Juru Bicara Kementerian Kesehatan Palestina di Gaza Asraf al-Kudra mengatakan melalui pernyataan tertulisnya, seorang pemuda Palestina Yahya Yagi (25) menjadi martir akibat serangan tembakan tentara Israel dalam aksi damai di timur Gaza itu.
Al-Kudra mengatakan bahwa 120 warga Palestina juga terluka dalam aksi di perbatasan Israel-Gaza tersebut.
Bersama dengan tewasnya Yahya Yagi pada Jumat, jumlah korban tewas akibat kekerasan Israel di perbatasan Jalur Gaza sejak 30 Maret lalu menjadi 156 orang.

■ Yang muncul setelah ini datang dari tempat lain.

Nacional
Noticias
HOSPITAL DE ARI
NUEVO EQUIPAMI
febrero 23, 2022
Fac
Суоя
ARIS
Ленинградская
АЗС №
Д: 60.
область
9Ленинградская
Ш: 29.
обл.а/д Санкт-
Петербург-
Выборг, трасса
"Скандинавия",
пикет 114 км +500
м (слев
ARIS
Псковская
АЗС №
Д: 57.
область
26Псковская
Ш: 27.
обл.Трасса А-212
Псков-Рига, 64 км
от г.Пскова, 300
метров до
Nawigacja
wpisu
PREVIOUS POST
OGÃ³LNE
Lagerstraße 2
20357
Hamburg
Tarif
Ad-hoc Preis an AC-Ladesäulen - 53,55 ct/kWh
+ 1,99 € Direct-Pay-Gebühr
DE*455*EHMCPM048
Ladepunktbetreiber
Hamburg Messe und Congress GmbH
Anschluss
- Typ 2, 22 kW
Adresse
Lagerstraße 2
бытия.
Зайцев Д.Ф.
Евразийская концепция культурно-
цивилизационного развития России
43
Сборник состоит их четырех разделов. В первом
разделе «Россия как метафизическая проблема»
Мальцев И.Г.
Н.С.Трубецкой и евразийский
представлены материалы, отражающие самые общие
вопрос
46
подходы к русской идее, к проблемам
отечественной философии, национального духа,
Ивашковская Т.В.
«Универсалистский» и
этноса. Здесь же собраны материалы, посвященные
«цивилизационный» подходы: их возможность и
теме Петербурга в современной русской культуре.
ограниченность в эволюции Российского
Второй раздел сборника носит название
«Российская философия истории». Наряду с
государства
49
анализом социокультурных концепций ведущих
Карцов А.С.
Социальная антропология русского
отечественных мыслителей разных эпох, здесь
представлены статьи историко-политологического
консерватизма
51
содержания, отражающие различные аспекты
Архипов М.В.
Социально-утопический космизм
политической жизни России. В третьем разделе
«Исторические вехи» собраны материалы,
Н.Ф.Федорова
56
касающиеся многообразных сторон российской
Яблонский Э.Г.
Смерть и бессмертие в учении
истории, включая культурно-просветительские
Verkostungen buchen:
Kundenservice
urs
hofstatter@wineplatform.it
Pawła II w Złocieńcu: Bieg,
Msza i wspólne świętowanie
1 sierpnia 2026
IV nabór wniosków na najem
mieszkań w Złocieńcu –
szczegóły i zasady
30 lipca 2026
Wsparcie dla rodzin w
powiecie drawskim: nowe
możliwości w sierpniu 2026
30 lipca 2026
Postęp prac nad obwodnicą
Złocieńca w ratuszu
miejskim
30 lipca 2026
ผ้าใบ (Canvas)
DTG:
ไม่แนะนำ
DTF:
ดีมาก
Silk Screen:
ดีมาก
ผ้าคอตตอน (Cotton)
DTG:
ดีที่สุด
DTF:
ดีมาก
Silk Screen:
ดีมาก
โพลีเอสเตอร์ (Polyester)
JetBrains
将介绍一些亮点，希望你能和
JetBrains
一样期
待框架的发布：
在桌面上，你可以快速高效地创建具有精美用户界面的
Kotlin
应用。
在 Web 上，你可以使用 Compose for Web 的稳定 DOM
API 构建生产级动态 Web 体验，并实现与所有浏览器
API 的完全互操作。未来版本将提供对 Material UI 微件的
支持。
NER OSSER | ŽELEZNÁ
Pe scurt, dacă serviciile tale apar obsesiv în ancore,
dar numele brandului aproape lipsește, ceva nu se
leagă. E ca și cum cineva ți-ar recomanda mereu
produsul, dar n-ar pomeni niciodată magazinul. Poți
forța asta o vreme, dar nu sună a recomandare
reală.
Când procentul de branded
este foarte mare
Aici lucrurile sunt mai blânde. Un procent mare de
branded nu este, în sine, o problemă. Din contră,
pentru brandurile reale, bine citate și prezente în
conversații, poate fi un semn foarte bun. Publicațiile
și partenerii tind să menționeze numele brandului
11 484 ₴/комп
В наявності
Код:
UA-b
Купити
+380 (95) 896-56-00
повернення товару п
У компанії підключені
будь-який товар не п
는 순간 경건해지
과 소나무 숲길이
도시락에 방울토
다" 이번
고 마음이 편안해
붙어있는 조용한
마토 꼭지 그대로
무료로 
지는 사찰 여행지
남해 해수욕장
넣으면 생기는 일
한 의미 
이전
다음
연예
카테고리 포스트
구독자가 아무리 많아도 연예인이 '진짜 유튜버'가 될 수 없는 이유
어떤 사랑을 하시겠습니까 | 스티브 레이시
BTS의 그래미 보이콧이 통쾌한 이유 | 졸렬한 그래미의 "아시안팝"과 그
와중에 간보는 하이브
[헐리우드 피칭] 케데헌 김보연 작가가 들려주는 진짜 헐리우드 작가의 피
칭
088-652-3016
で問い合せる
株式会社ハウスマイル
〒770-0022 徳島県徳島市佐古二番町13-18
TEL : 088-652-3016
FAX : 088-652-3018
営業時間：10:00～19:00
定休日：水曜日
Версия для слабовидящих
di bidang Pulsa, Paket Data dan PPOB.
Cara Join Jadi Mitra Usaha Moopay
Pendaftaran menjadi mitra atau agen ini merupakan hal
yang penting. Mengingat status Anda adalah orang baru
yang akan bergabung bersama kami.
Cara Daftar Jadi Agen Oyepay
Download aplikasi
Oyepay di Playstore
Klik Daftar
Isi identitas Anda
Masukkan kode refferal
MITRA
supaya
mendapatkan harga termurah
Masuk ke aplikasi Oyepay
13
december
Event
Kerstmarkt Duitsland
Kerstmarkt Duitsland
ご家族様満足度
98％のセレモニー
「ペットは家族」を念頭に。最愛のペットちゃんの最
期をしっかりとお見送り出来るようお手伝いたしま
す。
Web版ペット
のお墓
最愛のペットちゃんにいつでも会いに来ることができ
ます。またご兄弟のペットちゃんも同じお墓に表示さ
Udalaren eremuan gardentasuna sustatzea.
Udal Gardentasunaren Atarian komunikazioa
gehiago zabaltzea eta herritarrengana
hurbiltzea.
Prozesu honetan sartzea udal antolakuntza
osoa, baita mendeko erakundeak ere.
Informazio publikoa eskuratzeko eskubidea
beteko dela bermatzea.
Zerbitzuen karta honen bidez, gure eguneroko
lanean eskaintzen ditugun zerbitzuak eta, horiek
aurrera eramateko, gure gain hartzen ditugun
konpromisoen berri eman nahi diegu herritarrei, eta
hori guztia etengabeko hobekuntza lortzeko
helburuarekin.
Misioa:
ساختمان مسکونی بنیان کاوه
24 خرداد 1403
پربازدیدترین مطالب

Warga Palestina yang berpartisipasi dalam aksi Great March of Return menuntut penghapusan blokade ilegal Jalur Gaza oleh Israel yang telah berlangsung sejak Hamas memenangkan pemilihan pada 2006.
Sekitar 2 juta orang yang tinggal di Gaza melanjutkan hidup dalam keadaan yang sulit akibat blokade Israel dari udara, darat, dan laut yang tidak manusiawi.
Ekonomi Gaza pun semakin memburuk akibat blokade. Tingkat pengangguran di Gaza telah mencapai 44 persen, lebih dari separuh penduduknya dalam keadaan tidak mampu.
Demonstran juga menuntut agar lebih dari 5 juta pengungsi Palestina yang terusir sejak berdirinya Israel pada 1948 diizinkan kembali ke tanah leluhur mereka.
Sejak 1948, pemerintah Israel telah memaksa jutaan warga Palestina keluar dari tanah mereka. Hingga hari ini ada lebih dari 5 juta pengungsi Palestina yang tersebar.
Hampir 1,3 juta dari para pengungsi ini berada di Gaza, sekitar 800 ribu di antaranya berada di Tepi Barat yang diduduki, sementara sisanya berada di negara tetangga seperti Suriah, Lebanon dan Yordania.